L’esistenza di diversi principi che riconoscono la cittadinanza dimostra che la sua attribuzione è il frutto di un orientamento ideologico proprio di ciascuno stato il quale concede pezzi di sovranità secondo metodi che più rispecchiano la costruzione identitaria dello stesso. Nel nostro ordinamento vale tuttora il principio dello ius sanguinis per cui è italiano il figlio di italiani anche se vive in un altro paese, anche se non conosce una sola parola della nostra sofisticata lingua, anche se non ha mai messo piede nella penisola. Così venne deciso nelle leggi ordinarie che la regolamentano e non sorprende che questa sia stata la scelta del legislatore del 1912 prima e di quello del 1992 in un Paese in cui il tema dell’appartenenza familiare ha sempre prevalso su quello dell’appartenenza ad uno Stato, ad una comunità ad un insieme di regole. Con l’evolversi dei costumi ormai a livello globale anche un principio così fortemente caratterizzante subisce una influenza che ne richiede in qualche maniera il cambiamento. Se si riflette poi sul senso personale di appartenenza di ciascuno di noi, oltre alle origini familiari, emerge in maniera preponderante quello del luogo di nascita e di sviluppo, gli spazi fisici e sociali in cui si sono costruiti i primi rapporti e sperimentato la vita. Il luogo, più che il sangue da solo, sono in grado di incidere profondamente sul senso identitario delle persone ed ecco la necessità di introdurre la regola dello Ius Soli. Ed infatti più banalmente quando si viene interrogati sulle proprie origini prima di tutto si fa riferimento al luogo di nascita e di provenienza proprio piuttosto che quello dei propri genitori. Ciò è tanto più evidente per chi, come me, è figlio di migranti e che con la terra degli avi ha solo un legame fantasioso legato più che altro alle narrazioni che di esso vengono trasmesse dai familiari.

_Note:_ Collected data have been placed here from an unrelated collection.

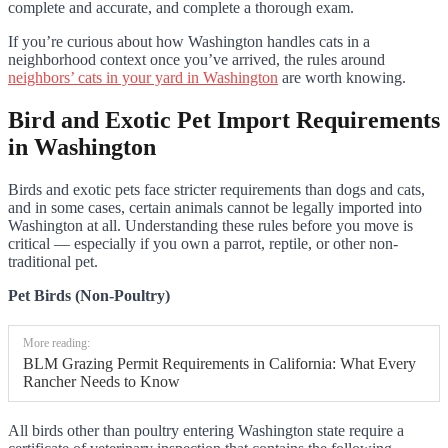
complete and accurate, and complete a thorough exam.
If you’re curious about how Washington handles cats in a
neighborhood context once you’ve arrived, the rules around
neighbors’ cats in your yard in Washington
are worth knowing.
Bird and Exotic Pet Import Requirements
in Washington
Birds and exotic pets face stricter requirements than dogs and cats,
and in some cases, certain animals cannot be legally imported into
Washington at all. Understanding these rules before you move is
critical — especially if you own a parrot, reptile, or other non-
traditional pet.
Pet Birds (Non-Poultry)
More reading:
BLM Grazing Permit Requirements in California: What Every
Rancher Needs to Know
All birds other than poultry entering Washington state require a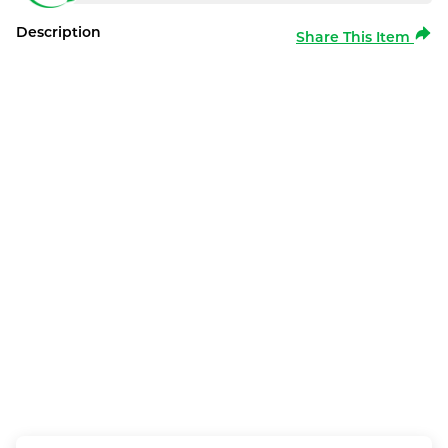
Description
Share This Item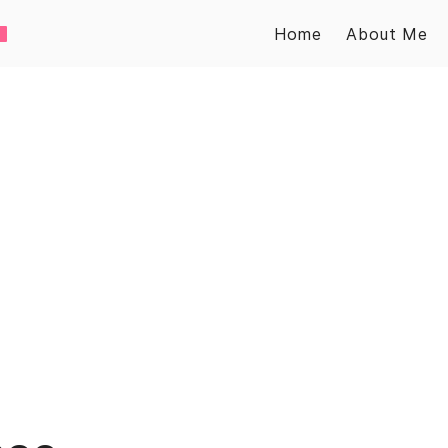
Home
About Me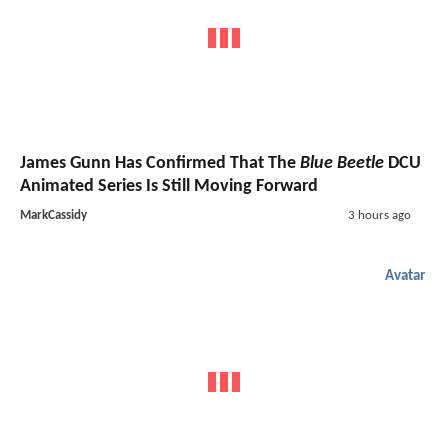
James Gunn Has Confirmed That The
Blue Beetle
DCU
Animated Series Is Still Moving Forward
MarkCassidy
3 hours ago
Avatar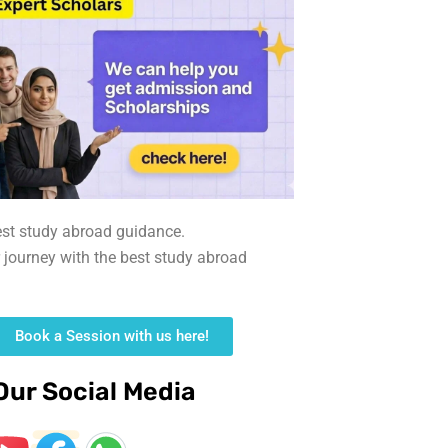
est study abroad guidance.
r journey with the best study abroad
Book a Session with us here!
Our Social Media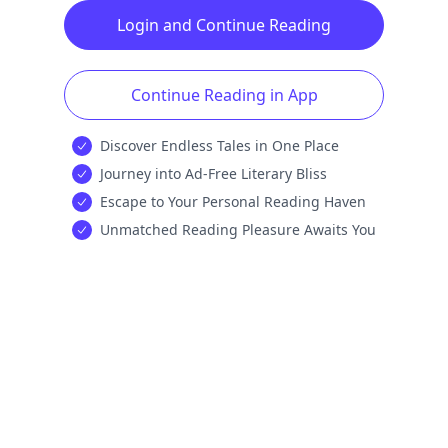
Login and Continue Reading
Continue Reading in App
Discover Endless Tales in One Place
Journey into Ad-Free Literary Bliss
Escape to Your Personal Reading Haven
Unmatched Reading Pleasure Awaits You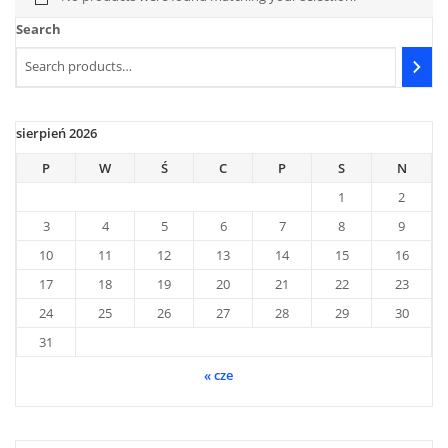
Search
sierpień 2026
P
W
Ś
C
P
S
N
1
2
3
4
5
6
7
8
9
10
11
12
13
14
15
16
17
18
19
20
21
22
23
24
25
26
27
28
29
30
31
« cze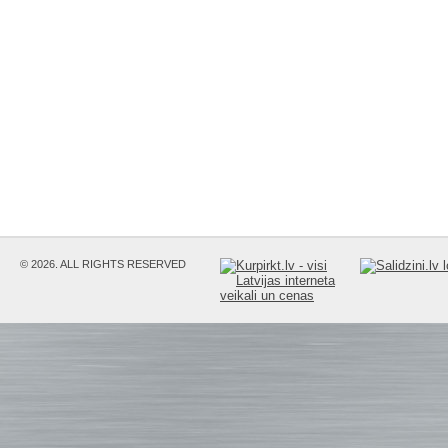
© 2026. ALL RIGHTS RESERVED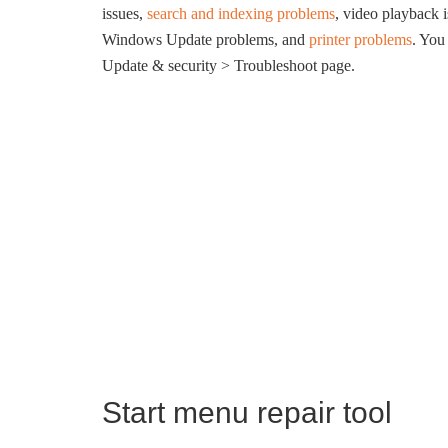
issues,
search and indexing problems
, video playback 
Windows Update problems, and
printer problems
. You
Update & security > Troubleshoot page.
Start menu repair tool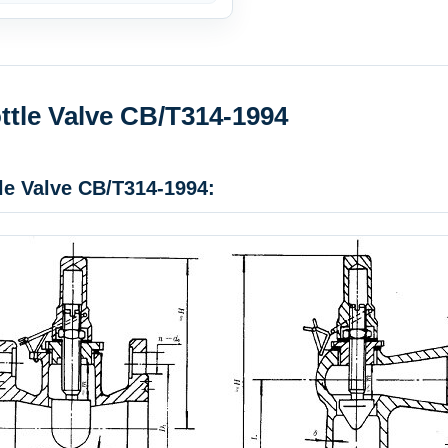
ttle Valve CB/T314-1994
le Valve CB/T314-1994: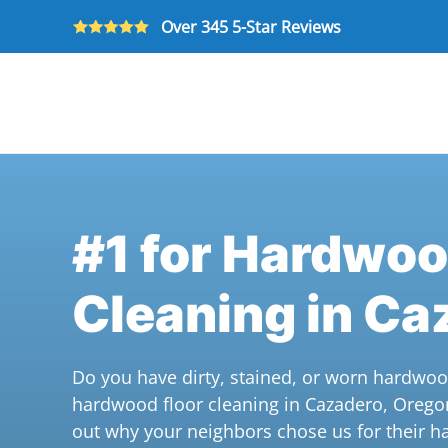
Over 345 5-Star Reviews
Skip to main content
#1 for Hardwoo
Cleaning in Ca
Do you have dirty, stained, or worn hardwoo
hardwood floor cleaning in Cazadero, Orego
out why your neighbors chose us for their h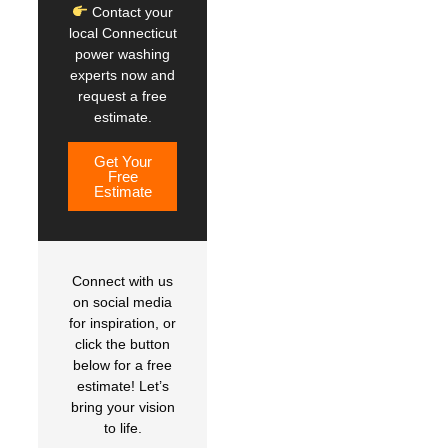
Contact your
local Connecticut
power washing
experts now and
request a free
estimate.
Get Your
Free
Estimate
Connect with us
on social media
for inspiration, or
click the button
below for a free
estimate! Let’s
bring your vision
to life.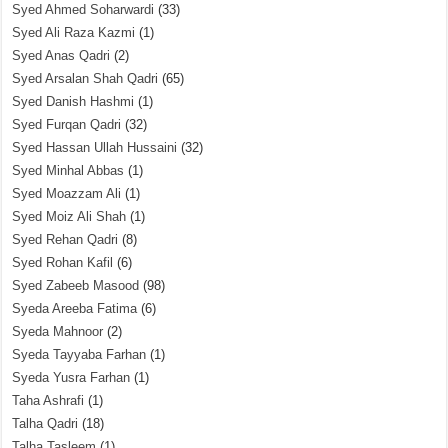
Syed Ahmed Soharwardi
(33)
Syed Ali Raza Kazmi
(1)
Syed Anas Qadri
(2)
Syed Arsalan Shah Qadri
(65)
Syed Danish Hashmi
(1)
Syed Furqan Qadri
(32)
Syed Hassan Ullah Hussaini
(32)
Syed Minhal Abbas
(1)
Syed Moazzam Ali
(1)
Syed Moiz Ali Shah
(1)
Syed Rehan Qadri
(8)
Syed Rohan Kafil
(6)
Syed Zabeeb Masood
(98)
Syeda Areeba Fatima
(6)
Syeda Mahnoor
(2)
Syeda Tayyaba Farhan
(1)
Syeda Yusra Farhan
(1)
Taha Ashrafi
(1)
Talha Qadri
(18)
Talha Tasleem
(1)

Lodevole dunque questa importante riforma che si sta portando avanti nel nostro Paese in cui l’inclinazione all’accoglienza manifestata in questi tragici momenti di diaspora ha dato una lezione di superiorità morale a molti Paesi facenti parte dell’Unione e non solo. Riconoscere il diritto di cittadinanza ai figli di stranieri che sono nati in Italia è un gesto straordinario di maturazione e di accettazione dei popoli, meno interessante è l’aspetto che lega questo riconoscimento al fatto, come proposto nel disegno di legge da discutere in Parlamento, che i genitori abbiamo un regolare e lungo permesso di soggiorno. Il principio in sé sarebbe anche condivisibile se nel nostro ordinamento il permesso di soggiorno non fosse stato disciplinato dalla sciagurata Legge Bossi-Fini la quale lega al concessione di diritti civili, politici e sociali al fatto di avere un contratto di lavoro, situazione difficoltosa oggi più che ieri.  Al di là del fatto che è antipatico pensare di avere dei diritti sulla base di una valutazione economico patrimoniale dei propri genitori, vi è anche più semplicemente una questione di incostituzionalità di alcune disposizioni contenute nella Bossi-Fini che dovrebbe essere affrontata e che dovrebbe necessariamente stabilire una procedura più ragionevole per la concessione del permesso di soggiorno. In attesa di vedere come si evolverà il dibattito parlamentare in questo senso si potrebbe suggerire agli onorevoli di non perdere di vista il sacrosanto principio che ogni minore è soggetto di diritto e che il destino dei figli non sempre deve necessariamente coincidere totalmente con quello delle madri e dei padri.